Kayla went over, and he followed, landing next to her, inside. The dog had stopped barking. Was the air even tighter, heavier, more charged inside the fence? It felt that way. Chris shivered, the gravel sharp beneath his feet. Was anyone watching? Were there alarms? He wanted to believe; he still trusted Kayla. She picked up the wires she’d thrown over and kept walking, untangling them; her hair was soft looking again, the bristles grown long enough to mostly lie flat. The lights shone eerily, making the white gravel glow, exposing them as if they were on a stage, surrounded by the whole dark neighborhood. They hurried under the switching towers, the transformers, their pale shadows cast by the lamplight in every direction, dark spokes shifting gently around them.
Chris listened to the fans, the crackle in the air, just beneath the surface, and to Kayla as she explained it all—pointing out the transformers, the incoming transmission lines, high-voltage, and the smaller lines going out.
“Seventy-two hundred volts,” she said. “Household voltage.”
“What are we doing?”
“We’re climbing.
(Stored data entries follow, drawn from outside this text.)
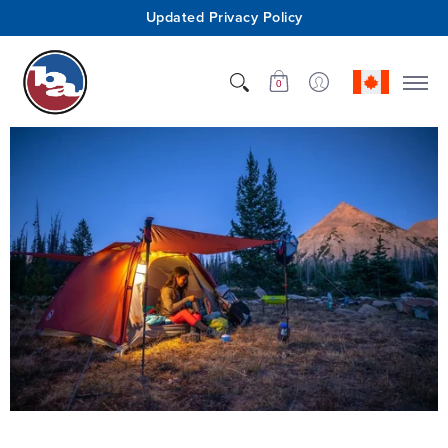
Updated Privacy Policy
Shop
Who We Are
Innovation
Support
0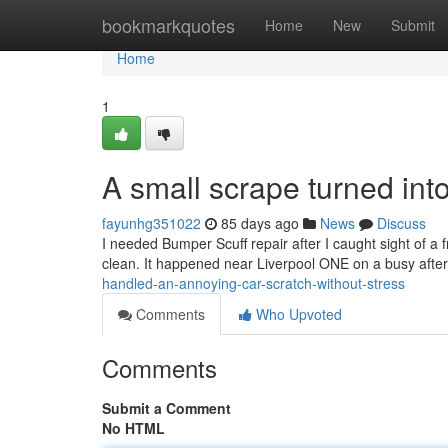
Home
bookmarkquotes
Home
New
Submit
Home
1
A small scrape turned into
fayunhg351022
85 days ago
News
Discuss
I needed Bumper Scuff repair after I caught sight of a f
clean. It happened near Liverpool ONE on a busy afte
handled-an-annoying-car-scratch-without-stress
Comments
Who Upvoted
Comments
Submit a Comment
No HTML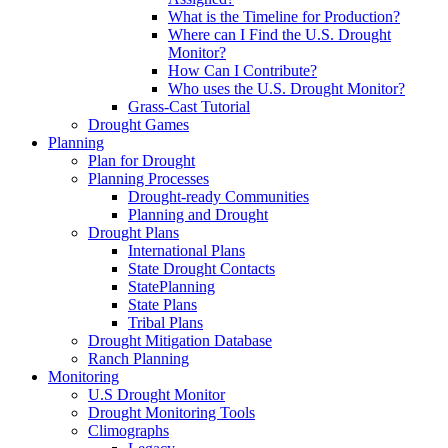
What is the Timeline for Production?
Where can I Find the U.S. Drought
Monitor?
How Can I Contribute?
Who uses the U.S. Drought Monitor?
Grass-Cast Tutorial
Drought Games
Planning
Plan for Drought
Planning Processes
Drought-ready Communities
Planning and Drought
Drought Plans
International Plans
State Drought Contacts
StatePlanning
State Plans
Tribal Plans
Drought Mitigation Database
Ranch Planning
Monitoring
U.S Drought Monitor
Drought Monitoring Tools
Climographs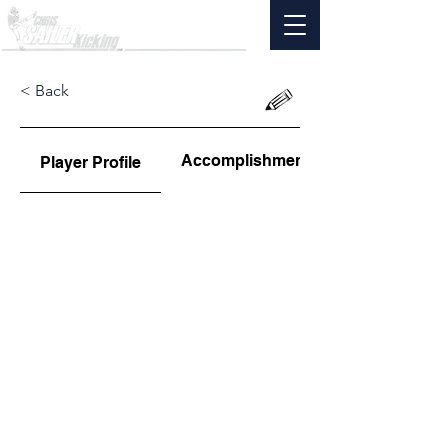
< Back
Accomplishments
Player Profile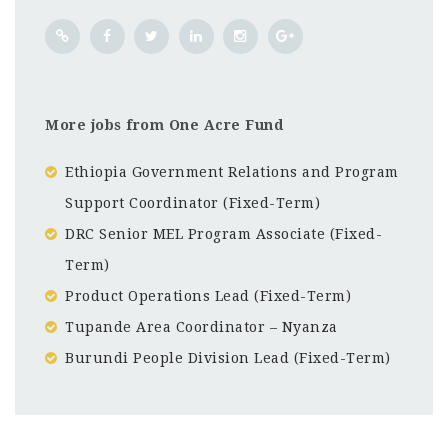
More jobs from One Acre Fund
Ethiopia Government Relations and Program
Support Coordinator (Fixed-Term)
DRC Senior MEL Program Associate (Fixed-
Term)
Product Operations Lead (Fixed-Term)
Tupande Area Coordinator – Nyanza
Burundi People Division Lead (Fixed-Term)
Kampala
CF
3201
Abc road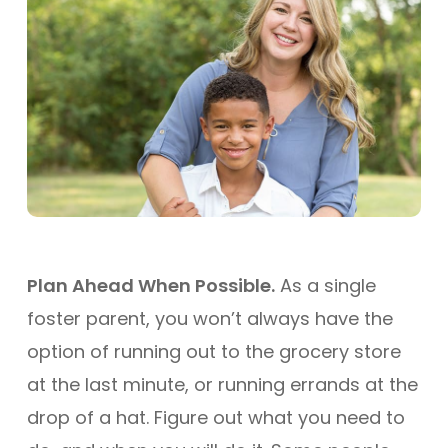
Plan Ahead When Possible.
As a single
foster parent, you won’t always have the
option of running out to the grocery store
at the last minute, or running errands at the
drop of a hat. Figure out what you need to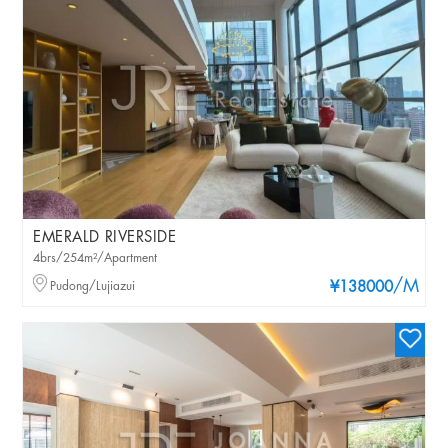
EMERALD RIVERSIDE
4brs/254m²/Apartment
/M
Pudong/Lujiazui
¥138000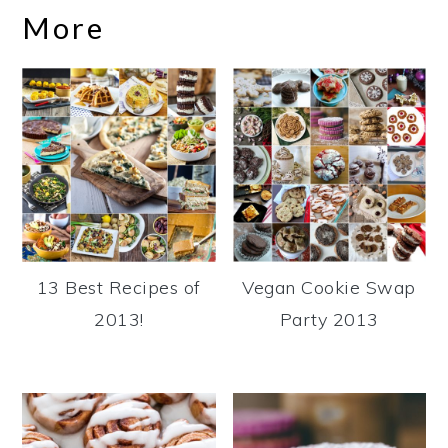
More
13 Best Recipes of
Vegan Cookie Swap
2013!
Party 2013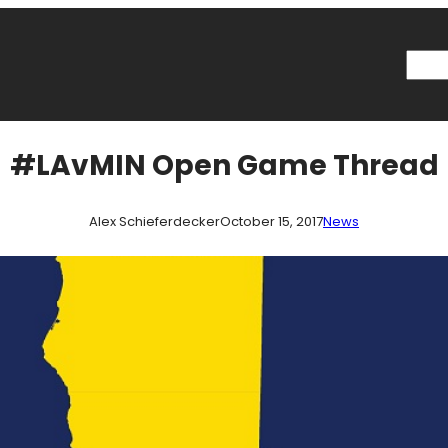
Searc
#LAvMIN Open Game Thread
Alex Schieferdecker
October 15, 2017
News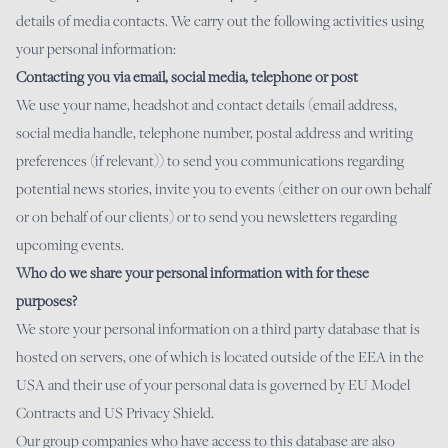
details of media contacts. We carry out the following activities using
your personal information:
Contacting you via email, social media, telephone or post
We use your name, headshot and contact details (email address,
social media handle, telephone number, postal address and writing
preferences (if relevant)) to send you communications regarding
potential news stories, invite you to events (either on our own behalf
or on behalf of our clients) or to send you newsletters regarding
upcoming events.
Who do we share your personal information with for these
purposes?
We store your personal information on a third party database that is
hosted on servers, one of which is located outside of the EEA in the
USA and their use of your personal data is governed by EU Model
Contracts and US Privacy Shield.
Our group companies who have access to this database are also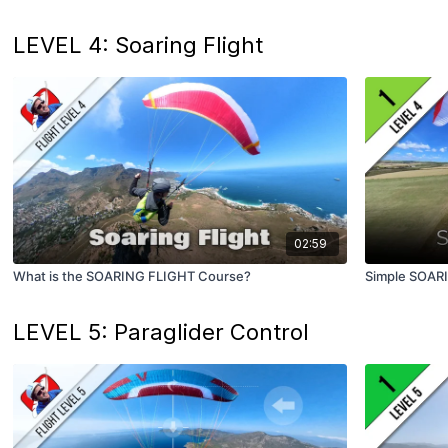
LEVEL 4: Soaring Flight
02:59
What is the SOARING FLIGHT Course?
Simple SOAR
LEVEL 5: Paraglider Control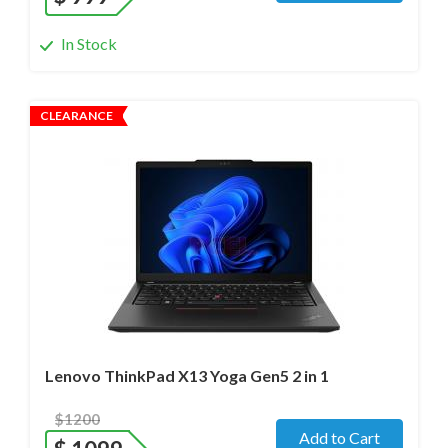
In Stock
CLEARANCE
Operating system
- Windows 11 Pro;
Processor
- Ultra 7 165U / 12 cores/ Max turbo at 4.9GHz/
1.7 GHz (Ultra)
Screen size
- 13.3" WideScreen Glass
Memory
- 32 Gb
Hard drive
- 1000 Gb SSD
Lenovo ThinkPad X13 Yoga Gen5 2 in 1
$1200
Add to Cart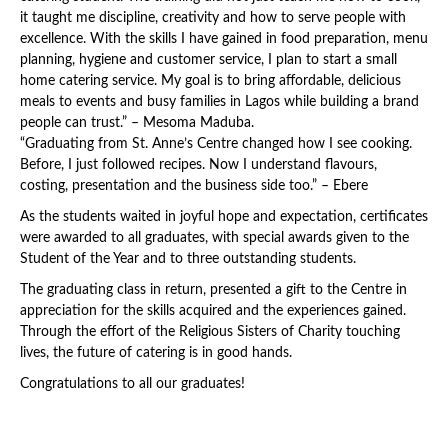
it taught me discipline, creativity and how to serve people with
excellence. With the skills I have gained in food preparation, menu
planning, hygiene and customer service, I plan to start a small
home catering service. My goal is to bring affordable, delicious
meals to events and busy families in Lagos while building a brand
people can trust.” – Mesoma Maduba.
“Graduating from St. Anne’s Centre changed how I see cooking.
Before, I just followed recipes. Now I understand flavours,
costing, presentation and the business side too.” – Ebere
As the students waited in joyful hope and expectation, certificates
were awarded to all graduates, with special awards given to the
Student of the Year and to three outstanding students.
The graduating class in return, presented a gift to the Centre in
appreciation for the skills acquired and the experiences gained.
Through the effort of the Religious Sisters of Charity touching
lives, the future of catering is in good hands.
Congratulations to all our graduates!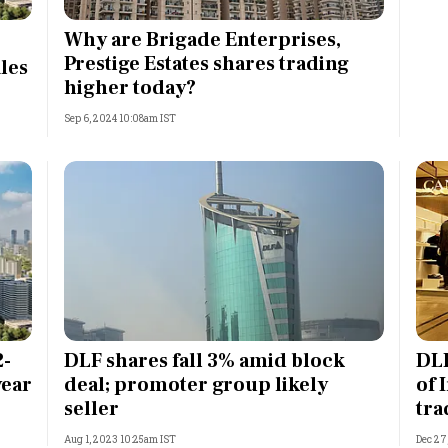
Most Powerful Women
Why are Brigade Enterprises,
Prestige Estates shares trading
les
MNC 500
higher today?
Sep 6, 2024 10:08am IST
The Next 500
Best B-Schools
India's Most Valuable
Celebrities
2-
DLF shares fall 3% amid block
DLF
year
deal; promoter group likely
of 
seller
tra
Aug 1, 2023 10:25am IST
Dec 27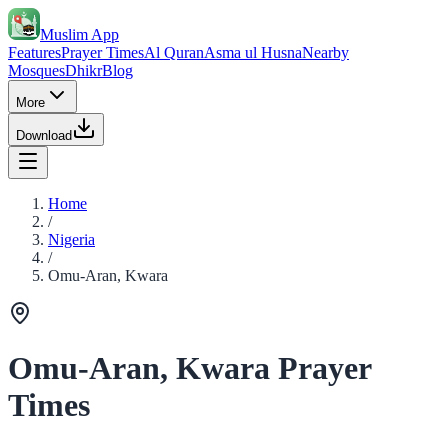
Muslim App
Features
Prayer Times
Al Quran
Asma ul Husna
Nearby
Mosques
Dhikr
Blog
More
Download
Home
/
Nigeria
/
Omu-Aran, Kwara
Omu-Aran, Kwara Prayer
Times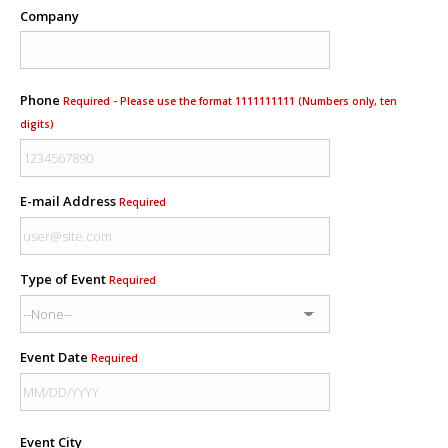
Company
Phone
Required - Please use the format 1111111111 (Numbers only, ten
digits)
E-mail Address
Required
Type of Event
Required
Event Date
Required
Event City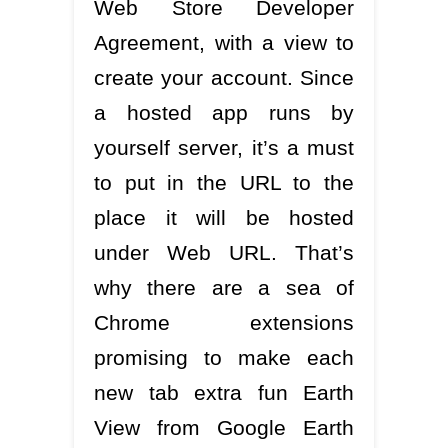
Web Store Developer
Agreement, with a view to
create your account. Since
a hosted app runs by
yourself server, it’s a must
to put in the URL to the
place it will be hosted
under Web URL. That’s
why there are a sea of
Chrome extensions
promising to make each
new tab extra fun Earth
View from Google Earth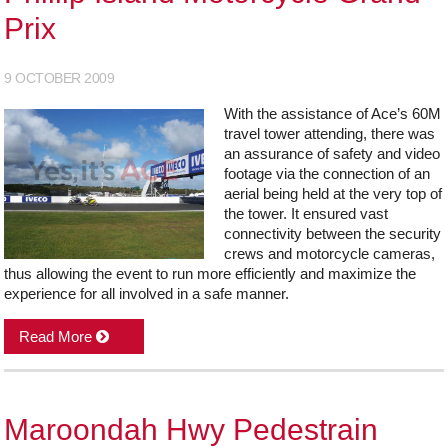
Prix
9 OCTOBER 2009
With the assistance of Ace’s 60M
travel tower attending, there was
an assurance of safety and video
footage via the connection of an
aerial being held at the very top of
the tower. It ensured vast
connectivity between the security
crews and motorcycle cameras,
thus allowing the event to run more efficiently and maximize the
experience for all involved in a safe manner.
Read More
Maroondah Hwy Pedestrain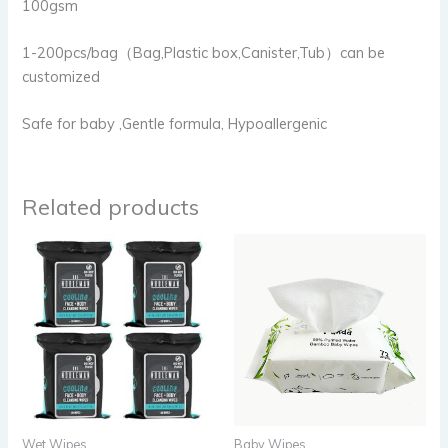
100gsm
1-200pcs/bag（Bag,Plastic box,Canister,Tub）can be
customized
Safe for baby ,Gentle formula, Hypoallergenic
Related products
Wet Wipes
Baby Wipes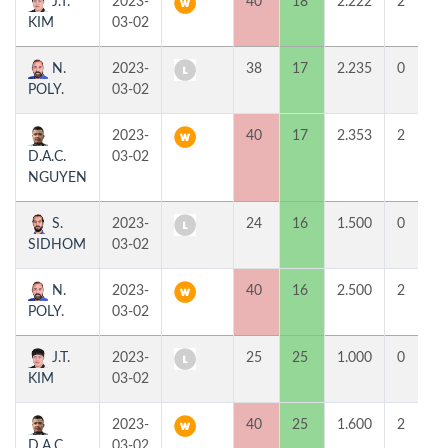
J.T.
2023-
40
18
2.222
2
KIM
03-02
N.
2023-
38
17
2.235
0
POLY.
03-02
2023-
40
17
2.353
2
D.A.C.
03-02
NGUYEN
S.
2023-
24
16
1.500
0
SIDHOM
03-02
N.
2023-
40
16
2.500
2
POLY.
03-02
J.T.
2023-
25
25
1.000
0
KIM
03-02
2023-
40
25
1.600
2
D.A.C.
03-02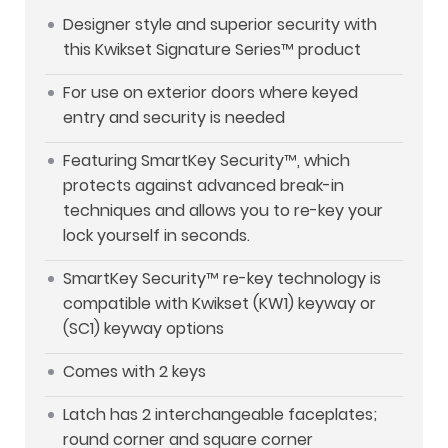
Designer style and superior security with
this Kwikset Signature Series™ product
For use on exterior doors where keyed
entry and security is needed
Featuring SmartKey Security™, which
protects against advanced break-in
techniques and allows you to re-key your
lock yourself in seconds.
SmartKey Security™ re-key technology is
compatible with Kwikset (KW1) keyway or
(SC1) keyway options
Comes with 2 keys
Latch has 2 interchangeable faceplates;
round corner and square corner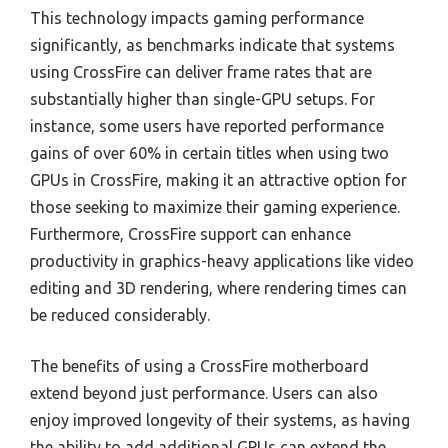
This technology impacts gaming performance
significantly, as benchmarks indicate that systems
using CrossFire can deliver frame rates that are
substantially higher than single-GPU setups. For
instance, some users have reported performance
gains of over 60% in certain titles when using two
GPUs in CrossFire, making it an attractive option for
those seeking to maximize their gaming experience.
Furthermore, CrossFire support can enhance
productivity in graphics-heavy applications like video
editing and 3D rendering, where rendering times can
be reduced considerably.
The benefits of using a CrossFire motherboard
extend beyond just performance. Users can also
enjoy improved longevity of their systems, as having
the ability to add additional GPUs can extend the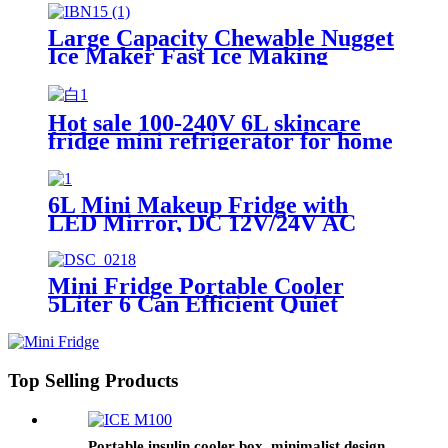
Fridge for home
Large Capacity Chewable Nugget
Ice Maker Fast Ice Making
Machine Countertop for
Commercial and Household Use
OEM Supported
Hot sale 100-240V 6L skincare
fridge mini refrigerator for home
with LED mirror
6L Mini Makeup Fridge with
LED Mirror, DC 12V/24V AC
100-240V for Home &
Car,Customizable
Mini Fridge Portable Cooler
5Liter 6 Can Efficient Quiet
Cooling System Personal
Refrigerator for Skincare
Cosmetics Beverages Food,
Perfect for Bedrooms Offices
Top Selling Products
Dormitories Cars
Portable insulin cooler box, minimalist design,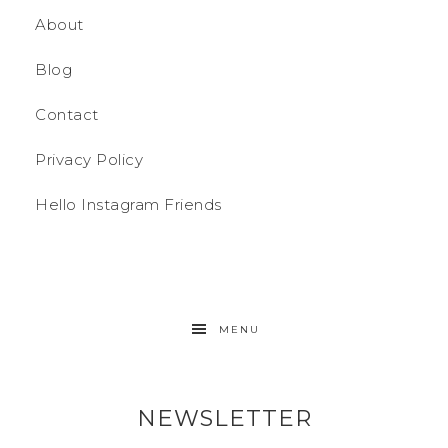
About
Blog
Contact
Privacy Policy
Hello Instagram Friends
MENU
NEWSLETTER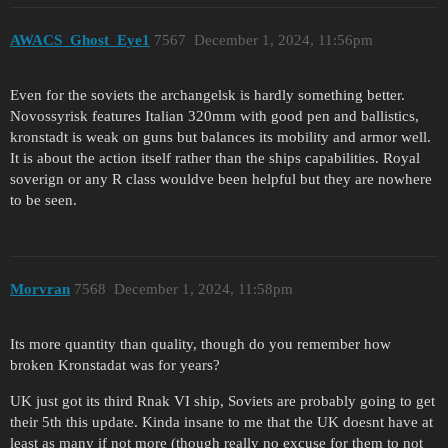
AWACS_Ghost_Eye1
7567
December 1, 2024, 11:56pm
Even for the soviets the archangelsk is hardly something better.
Novossyrisk features Italian 320mm with good pen and ballistics,
kronstadt is weak on guns but balances its mobility and armor well.
It is about the action itself rather than the ships capabilities. Royal
soverign or any R class wouldve been helpful but they are nowhere
to be seen.
Morvran
7568
December 1, 2024, 11:58pm
Its more quantity than quality, though do you remember how
broken Kronstadat was for years?
UK just got its third Rnak VI ship, Soviets are probably going to get
their 5th this update. Kinda insane to me that the UK doesnt have at
least as many if not more (though really no excuse for them to not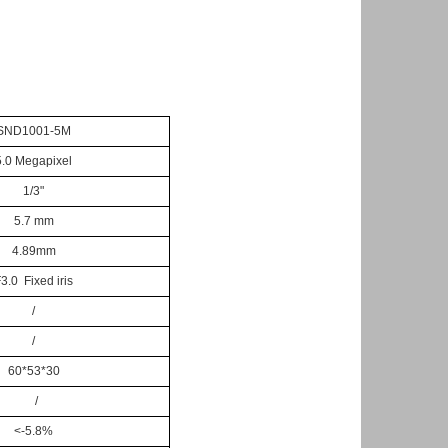
SND1001-5M
5.0 Megapixel
1/3"
5.7 mm
4.89mm
3.0 Fixed iris
/
/
60*53*30
/
<-5.8%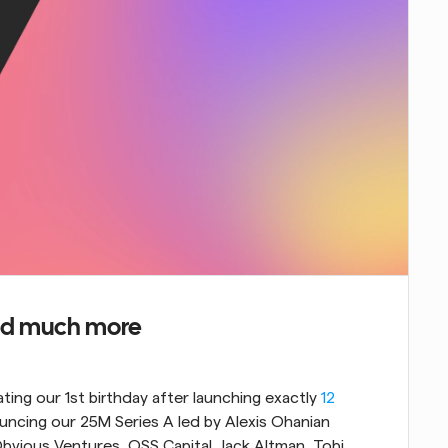
 and much more
ating our 1st birthday after launching exactly 
12 
ouncing our 25M Series A led by Alexis Ohanian 
bvious Ventures, OSS Capital, Jack Altman, Tobi 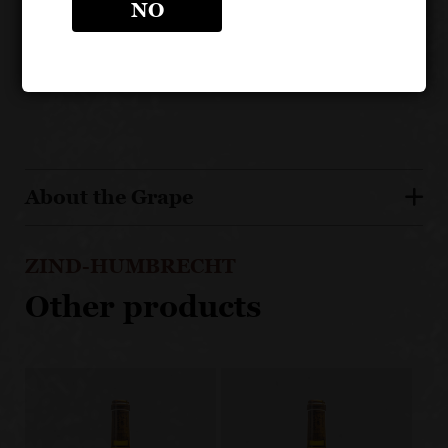
NO
specific terroir-driven sites
Riesling from calcaire subsoils delivers an incisive
and precise expression
About the Grape
ZIND-HUMBRECHT
Other products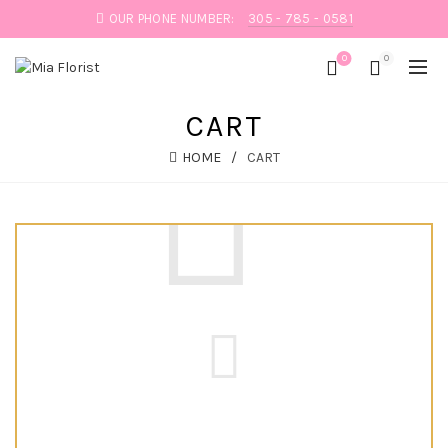
OUR PHONE NUMBER:
305 - 785 - 0581
0
0
CART
HOME
CART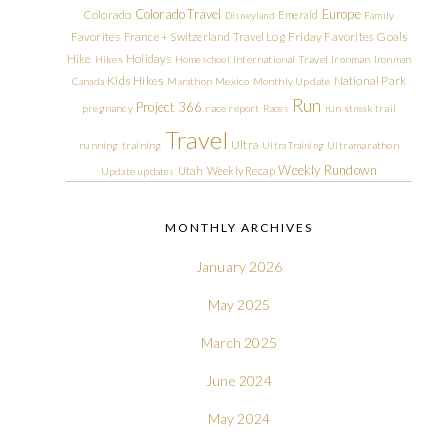
Colorado Travel
Europe
Colorado
Emerald
Disneyland
Family
Friday Favorites
Goals
Favorites
France + Switzerland Travel Log
Hike
Holidays
Hikes
Homeschool
International Travel
Ironman
Ironman
Kids Hikes
National Park
Canada
Marathon
Mexico
Monthly Update
Run
Project 366
pregnancy
race report
Races
run streak
trail
Travel
Ultra
running
training
Ultra Training
Ultramarathon
Weekly Rundown
Utah
Weekly Recap
Update
updates
MONTHLY ARCHIVES
January 2026
May 2025
March 2025
June 2024
May 2024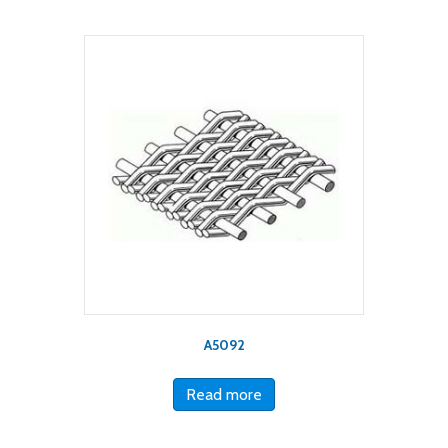
A5092
Read more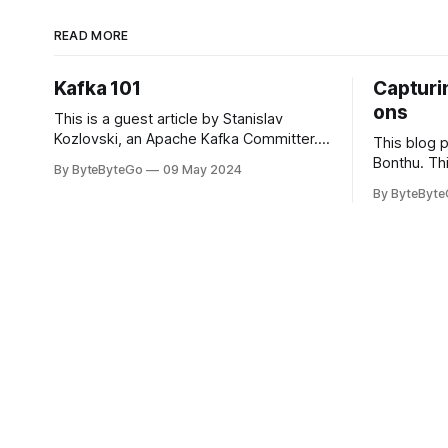
READ MORE
Kafka 101
Capturin
ons
This is a guest article by Stanislav
Kozlovski, an Apache Kafka Committer. If
This blog 
you would like to connect with Stanislav,
Bonthu. Thi
By ByteByteGo
09 May 2024
you can do so on Twitter and LinkedIn.
Medium art
By ByteByt
Originally developed in LinkedIn during
In stadium
2011, Apache Kafka is one of the most
themselves 
popular open-source Apache projects
teams, hol
out there. So far
logos. Emoj
rapidly ex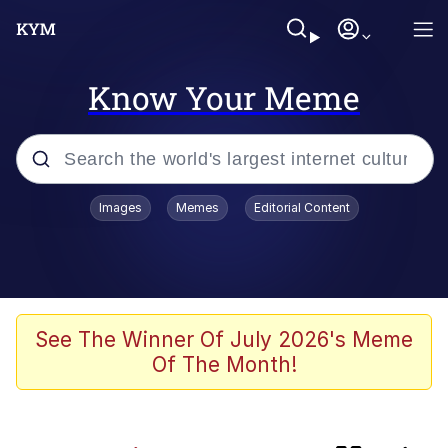
Know Your Meme
Popular searches
Images
Memes
Editorial Content
Neegy
Memes
Evelyn Smith Smiling /
See The Winner Of July 2026's Meme
Evelynsmithhhhh Stare
Of The Month!
Polyester Edit
HTN (Slang)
No, not that side. You want to kill us? This one here is us. I’ve figured it all out. How much do you weigh, anyway?”
“One-twenty,” Chris said.
“Good,” she said. “Here, climb up here. Stand on that platform. Don’t touch anything, yet. And listen to me, that’s the main thing. We have to keep talking to each other.”
“What?”
“It’ll get bad,” she said, standing beneath him. “It has to, if we do it right, so just hold on and try to talk as long as you can.”
The metal of the girders was like a ladder, easy to climb. He could feel Kayla, now, climbing beneath him, and he moved squinting past the lantern, to a narrow platform about fifteen feet above the ground. A row of some kind of transformers stood there, white like four-foot-tall sparkplugs, wires stretching from their tops. Below, the whiteness spread in every direction; above, the dark, the shadowy wires.